『国体論——菊と星条旗』白井聡 残日録210613
2018年に集英社新書として刊行された。明治維新前後から敗戦までを
① 「天皇の国民」=国民国家の建設期——「坂の上の雲」
② 「天皇なき国民」期=大正デモクラシー
③ 「国民の天皇」期=昭和維新運動⇒ファシズム
と分け、敗戦から現在までを、
① 「アメリカの日本」期=占領改革⇒高度成長
② 「アメリカなき日本」期=「ジャパン・アズ・ナンバーワン」⇒低成長と冷戦終結
③ 「日本のアメリカ」期=ポスト冷戦⇒失われた20~30(?)年
として、それぞれの時期の国体の性格を分析している。
敗戦後の占領政策によって、天皇を象徴とする国体が憲法として提示される。日本の中にいれば日本国憲法があり、天皇条項があり、憲法第9条があるのだが、サンフランシスコ講和条約とともに締結された日米安保条約によって、軍事的にアメリカの属国化する。その程度のことは当たり前のことである。著者は、天皇と憲法の上に、アメリカという存在を位置づける。この構図は見事だ。

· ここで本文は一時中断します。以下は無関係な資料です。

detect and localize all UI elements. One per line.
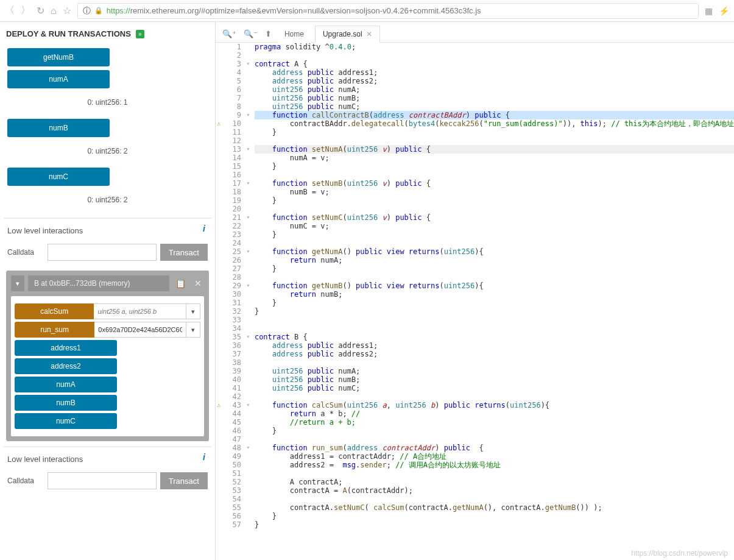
close-icon[interactable]: ✕ bbox=[192, 278, 204, 288]
home-icon[interactable]: ⌂ bbox=[51, 5, 57, 16]
transact-button[interactable]: Transact bbox=[160, 244, 208, 261]
fn-input-calcsum[interactable] bbox=[94, 303, 186, 319]
editor-area: 🔍⁺ 🔍⁻ ⬆ Home Upgrade.sol ✕ ⚠⚠ 1234567891… bbox=[215, 22, 734, 560]
site-info-icon[interactable]: ⓘ bbox=[83, 5, 91, 16]
fn-button-run_sum[interactable]: run_sum bbox=[15, 322, 94, 338]
fn-input-run_sum[interactable] bbox=[94, 322, 186, 338]
fn-result: 0: uint256: 2 bbox=[4, 141, 211, 164]
fn-button-address1[interactable]: address1 bbox=[15, 340, 117, 356]
star-icon[interactable]: ☆ bbox=[63, 5, 71, 16]
calldata-input[interactable] bbox=[48, 472, 157, 489]
qr-icon[interactable]: ▦ bbox=[705, 6, 713, 16]
push-icon[interactable]: ⬆ bbox=[263, 26, 273, 42]
tab-home[interactable]: Home bbox=[277, 26, 311, 43]
url-path: /#optimize=false&evmVersion=null&version… bbox=[199, 6, 481, 15]
fn-row-calcsum: calcSum▾ bbox=[15, 303, 200, 319]
expand-toggle[interactable]: ▾ bbox=[11, 275, 24, 291]
fn-row-address2: address2 bbox=[15, 358, 200, 374]
fn-row-numc: numC bbox=[15, 413, 200, 429]
watermark: https://blog.csdn.net/powervip bbox=[631, 549, 728, 558]
bolt-icon[interactable]: ⚡ bbox=[719, 6, 729, 16]
low-level-interactions-b: i Low level interactions Calldata Transa… bbox=[4, 446, 211, 493]
low-level-title: Low level interactions bbox=[7, 455, 208, 464]
chevron-down-icon[interactable]: ▾ bbox=[186, 303, 200, 319]
contract-instance-b: ▾ B at 0xbBF...732dB (memory) 📋 ✕ calcSu… bbox=[6, 271, 209, 441]
chevron-down-icon[interactable]: ▾ bbox=[186, 322, 200, 338]
fn-row-address1: address1 bbox=[15, 340, 200, 356]
tab-label: Upgrade.sol bbox=[323, 30, 362, 38]
instance-name: B at 0xbBF...732dB (memory) bbox=[28, 275, 169, 291]
fn-button-calcsum[interactable]: calcSum bbox=[15, 303, 94, 319]
reload-icon[interactable]: ↻ bbox=[37, 5, 44, 16]
low-level-interactions-a: i Low level interactions Calldata Transa… bbox=[4, 218, 211, 264]
back-icon[interactable]: 〈 bbox=[5, 4, 15, 17]
low-level-title: Low level interactions bbox=[7, 226, 208, 235]
calldata-input[interactable] bbox=[48, 244, 157, 261]
zoom-in-icon[interactable]: 🔍⁺ bbox=[221, 26, 238, 42]
transact-button[interactable]: Transact bbox=[160, 472, 208, 489]
panel-title-text: DEPLOY & RUN TRANSACTIONS bbox=[6, 29, 131, 38]
panel-badge-icon: ≡ bbox=[136, 30, 144, 38]
fn-button-address2[interactable]: address2 bbox=[15, 358, 117, 374]
editor-toolbar: 🔍⁺ 🔍⁻ ⬆ Home Upgrade.sol ✕ bbox=[216, 22, 734, 43]
fn-result: 0: uint256: 1 bbox=[4, 92, 211, 115]
calldata-label: Calldata bbox=[7, 248, 44, 257]
browser-toolbar: 〈 〉 ↻ ⌂ ☆ ⓘ 🔒 https://remix.ethereum.org… bbox=[0, 0, 734, 22]
calldata-label: Calldata bbox=[7, 477, 44, 485]
lock-icon: 🔒 bbox=[94, 7, 103, 15]
fn-button-numa[interactable]: numA bbox=[7, 70, 110, 88]
fn-row-numa: numA bbox=[15, 377, 200, 392]
fn-button-getnumb[interactable]: getNumB bbox=[7, 48, 110, 66]
tab-close-icon[interactable]: ✕ bbox=[366, 30, 372, 38]
zoom-out-icon[interactable]: 🔍⁻ bbox=[242, 26, 259, 42]
fn-button-numb[interactable]: numB bbox=[7, 119, 110, 137]
url-protocol: https:// bbox=[107, 6, 130, 15]
fn-button-numa[interactable]: numA bbox=[15, 377, 117, 392]
code-editor[interactable]: ⚠⚠ 1234567891011121314151617181920212223… bbox=[216, 43, 734, 560]
fn-row-numb: numB bbox=[15, 395, 200, 411]
url-bar[interactable]: ⓘ 🔒 https://remix.ethereum.org/#optimize… bbox=[77, 3, 699, 19]
fn-row-run_sum: run_sum▾ bbox=[15, 322, 200, 338]
info-icon[interactable]: i bbox=[203, 452, 205, 462]
fn-result: 0: uint256: 2 bbox=[4, 190, 211, 213]
warning-icon[interactable]: ⚠ bbox=[217, 401, 221, 409]
deploy-run-panel: DEPLOY & RUN TRANSACTIONS ≡ getNumBnumA0… bbox=[0, 22, 215, 560]
url-host: remix.ethereum.org bbox=[130, 6, 199, 15]
info-icon[interactable]: i bbox=[203, 224, 205, 233]
fn-button-numb[interactable]: numB bbox=[15, 395, 117, 411]
fn-button-numc[interactable]: numC bbox=[7, 168, 110, 186]
panel-title: DEPLOY & RUN TRANSACTIONS ≡ bbox=[4, 29, 211, 44]
forward-icon[interactable]: 〉 bbox=[21, 4, 30, 17]
fn-button-numc[interactable]: numC bbox=[15, 413, 117, 429]
copy-icon[interactable]: 📋 bbox=[173, 278, 188, 288]
warning-icon[interactable]: ⚠ bbox=[217, 119, 221, 128]
tab-upgrade-sol[interactable]: Upgrade.sol ✕ bbox=[315, 26, 380, 43]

現役の政治家のなかに、リアルにそのことを受け止めている人がどれだけいるのだろうか。アメリカの日本への注文をYES,YES,YESと受け止めているとしか思えない対米従属なのだ。1989年に始まった日米構造協議⇒日米包括経済会議⇒年次改革要望書⇒日米経済調和対話枠組みによるアメリカの要求に諾諾と従っていることに、内心、反発している政治家がどれだけいるのだろうか。
「TPO交渉の過程で明らかになったように、日米構造協議において発明された「非関税障壁」の概念は肥大化し、「グローバル企業が拡大展開する際に障害になりうるすべての事象」を意味するようになってきている。つまり、国民生活の安定や安全に寄与するための規制や制度すべてが、論理上、この「障壁」にカテゴライズされうるのである。この延長線上で懸念されているのは、たとえば、日本の国民皆保険制度に対する攻撃である。ウォールストリートの金融資本から見れば、普遍的な公的健康保険の存在は「参入障壁」であり、取り除かれるべきである、ということになる。」(P290)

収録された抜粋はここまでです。